**Problem**. For every record below, repeat the text exactly and pass over any image.

(Records from a collection)
════

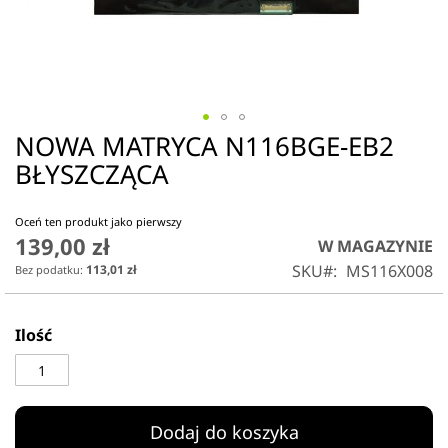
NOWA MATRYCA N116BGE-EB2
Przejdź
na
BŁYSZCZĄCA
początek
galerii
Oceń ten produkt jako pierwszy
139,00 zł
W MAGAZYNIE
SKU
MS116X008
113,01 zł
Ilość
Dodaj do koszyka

════

**Result**.
NOWA MATRYCA N116BGE-EB2
Przejdź
na
BŁYSZCZĄCA
początek
galerii
Oceń ten produkt jako pierwszy
139,00 zł
W MAGAZYNIE
SKU
MS116X008
113,01 zł
Ilość
Dodaj do koszyka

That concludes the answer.